Ich nickte und wünschte, ich hätte es nicht getan. Dann ging ich hinein. Der alte Moonrock war an seinem gewohnten Platz angebunden. Auf den ersten Blick schien alles in Ordnung zu sein: Er drehte mir den Kopf zu, stellte die Ohren auf, und seine feuchten schwarzen Augen zeigten nichts als die übliche Neugier. Fünf Jahre im hellsten Rampenlicht hatten ihm eine Ausstrahlung gegeben, wie sie nur intelligente und äußerst erfolgreiche Pferde zu entwickeln scheinen, eine Art Bewußtsein ihrer eigenen Größe. Er wußte mehr über das Leben und über das Rennen als irgendeines der vielversprechenden Jungpferde im Haupthof. Moonrock war fünfzehn Jahre alt und seit fünf Jahren meinem Vater ein guter Freund.

Die linke Hinterhand war vollkommen in Ordnung. Auf dieses Bein hatte er sein Gewicht verlagert. Die rechte Hinterhand schien er zu schonen.

Er hatte geschwitzt: Auf Hals und Flanken zeigten sich dunkle Flecken. Im Augenblick wirkte er jedoch soweit ganz ruhig. Kleine Strohhalme hatten sich in seinem Fell verfangen, das ungewöhnlich staubig war.

Etty Craig, die Futtermeisterin meines Vaters, stand neben ihm, tätschelte ihn beschwichtigend und sprach mit nüchterner Stimme auf ihn ein. Bekümmert wandte sie mir ihr freundliches, wettergegerbtes Gesicht zu.

«Ich habe nach dem Tierarzt geschickt, Mr. Neil.«

«Verflixt und zugenäht«, sagte ich.

Sie nickte.»Armer alter Bursche. Man sollte eigentlich denken, er wüßte es besser — nach all den Jahren.«

Ich gab ein zustimmendes Grunzen von mir, trat in die Box, strich Moonrock liebevoll über das feuchte, schwarze Maul und sah mir seine Hinterhand an — so gut ich das konnte, ohne ihn zu bewegen. Es gab absolut keinen Zweifeclass="underline" Das Sprunggelenk war deformiert.

Manchmal wälzte sich ein Pferd im Stroh seiner Box auf den Rücken. Hatte es dabei zu wenig Platz, um sich ganz umzudrehen, konnte es passieren, daß es sich in seiner Box festlegte und wie wild ausschlug, um freizukommen.

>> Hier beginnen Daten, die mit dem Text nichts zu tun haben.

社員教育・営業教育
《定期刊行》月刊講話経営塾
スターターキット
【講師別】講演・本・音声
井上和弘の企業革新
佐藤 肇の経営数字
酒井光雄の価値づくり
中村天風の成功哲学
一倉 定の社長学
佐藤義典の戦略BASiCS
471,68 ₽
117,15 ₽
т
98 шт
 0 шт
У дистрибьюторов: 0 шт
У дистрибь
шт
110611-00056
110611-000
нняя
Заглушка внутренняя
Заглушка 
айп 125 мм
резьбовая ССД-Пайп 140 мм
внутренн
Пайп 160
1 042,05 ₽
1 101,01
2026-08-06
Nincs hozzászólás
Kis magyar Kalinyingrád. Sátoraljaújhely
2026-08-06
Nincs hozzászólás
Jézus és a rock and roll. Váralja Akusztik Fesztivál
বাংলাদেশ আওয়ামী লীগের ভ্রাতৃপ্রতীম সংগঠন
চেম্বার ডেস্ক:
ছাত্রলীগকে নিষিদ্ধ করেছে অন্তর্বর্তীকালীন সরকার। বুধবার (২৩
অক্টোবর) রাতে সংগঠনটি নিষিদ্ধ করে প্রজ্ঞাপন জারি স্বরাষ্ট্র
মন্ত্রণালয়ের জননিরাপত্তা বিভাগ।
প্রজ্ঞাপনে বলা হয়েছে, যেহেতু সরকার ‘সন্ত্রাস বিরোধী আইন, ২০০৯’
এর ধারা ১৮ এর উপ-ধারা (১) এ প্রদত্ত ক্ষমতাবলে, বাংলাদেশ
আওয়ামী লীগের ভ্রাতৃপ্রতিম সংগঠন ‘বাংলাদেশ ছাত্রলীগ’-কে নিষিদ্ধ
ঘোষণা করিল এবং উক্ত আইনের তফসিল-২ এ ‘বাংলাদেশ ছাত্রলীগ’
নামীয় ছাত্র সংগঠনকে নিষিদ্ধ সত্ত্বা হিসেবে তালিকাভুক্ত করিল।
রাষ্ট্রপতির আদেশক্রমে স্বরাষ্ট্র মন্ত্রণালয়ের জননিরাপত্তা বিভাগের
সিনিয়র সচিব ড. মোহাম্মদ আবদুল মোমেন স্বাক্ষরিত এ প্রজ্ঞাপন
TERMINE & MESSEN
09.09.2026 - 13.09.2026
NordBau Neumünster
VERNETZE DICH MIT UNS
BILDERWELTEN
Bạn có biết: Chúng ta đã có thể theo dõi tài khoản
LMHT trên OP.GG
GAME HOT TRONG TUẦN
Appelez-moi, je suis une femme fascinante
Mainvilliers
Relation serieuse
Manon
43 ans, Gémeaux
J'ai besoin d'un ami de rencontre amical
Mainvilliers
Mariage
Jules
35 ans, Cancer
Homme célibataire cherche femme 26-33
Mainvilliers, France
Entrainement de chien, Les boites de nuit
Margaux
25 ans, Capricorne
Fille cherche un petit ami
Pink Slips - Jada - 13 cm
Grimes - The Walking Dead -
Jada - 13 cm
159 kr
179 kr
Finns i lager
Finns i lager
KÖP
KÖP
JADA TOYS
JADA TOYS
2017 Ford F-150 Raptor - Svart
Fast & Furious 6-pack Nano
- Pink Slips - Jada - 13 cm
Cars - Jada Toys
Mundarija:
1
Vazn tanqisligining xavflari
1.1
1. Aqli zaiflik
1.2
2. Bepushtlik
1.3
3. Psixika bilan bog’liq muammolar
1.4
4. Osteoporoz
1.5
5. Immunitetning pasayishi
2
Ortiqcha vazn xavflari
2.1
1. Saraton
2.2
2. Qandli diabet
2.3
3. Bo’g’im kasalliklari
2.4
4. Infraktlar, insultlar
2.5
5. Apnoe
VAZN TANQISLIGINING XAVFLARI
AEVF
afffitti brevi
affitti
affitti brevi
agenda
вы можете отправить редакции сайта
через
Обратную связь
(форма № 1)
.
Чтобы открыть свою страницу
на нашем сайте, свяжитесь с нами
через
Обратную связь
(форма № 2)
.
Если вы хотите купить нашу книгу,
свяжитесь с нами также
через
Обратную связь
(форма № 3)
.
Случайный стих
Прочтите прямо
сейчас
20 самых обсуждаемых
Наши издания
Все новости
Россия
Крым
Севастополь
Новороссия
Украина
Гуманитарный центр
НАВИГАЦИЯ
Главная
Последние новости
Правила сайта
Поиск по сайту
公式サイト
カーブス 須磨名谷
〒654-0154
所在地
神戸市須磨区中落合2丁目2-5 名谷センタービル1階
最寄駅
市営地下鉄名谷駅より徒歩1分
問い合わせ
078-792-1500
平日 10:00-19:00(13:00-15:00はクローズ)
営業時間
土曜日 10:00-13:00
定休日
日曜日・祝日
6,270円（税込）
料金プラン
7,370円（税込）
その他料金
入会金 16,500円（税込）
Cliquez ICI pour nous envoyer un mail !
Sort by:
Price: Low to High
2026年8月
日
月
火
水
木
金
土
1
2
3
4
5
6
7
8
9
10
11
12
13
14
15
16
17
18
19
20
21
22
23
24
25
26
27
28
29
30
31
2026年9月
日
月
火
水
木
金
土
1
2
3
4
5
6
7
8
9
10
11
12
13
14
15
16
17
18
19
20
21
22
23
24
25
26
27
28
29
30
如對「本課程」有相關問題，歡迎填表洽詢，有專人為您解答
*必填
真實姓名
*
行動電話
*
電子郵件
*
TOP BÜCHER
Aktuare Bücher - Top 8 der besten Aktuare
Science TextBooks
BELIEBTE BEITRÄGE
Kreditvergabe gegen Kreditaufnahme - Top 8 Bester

Die meisten Verletzungen, die dabei auftraten, waren Abschürfungen und Zerrungen, aber es war auch möglich, daß ein Pferd sich so sehr verrenkte oder so heftig ausschlug, daß es sich ein Bein brach. Unglaubliches Pech, so etwas, aber es kam glücklicherweise nur selten vor.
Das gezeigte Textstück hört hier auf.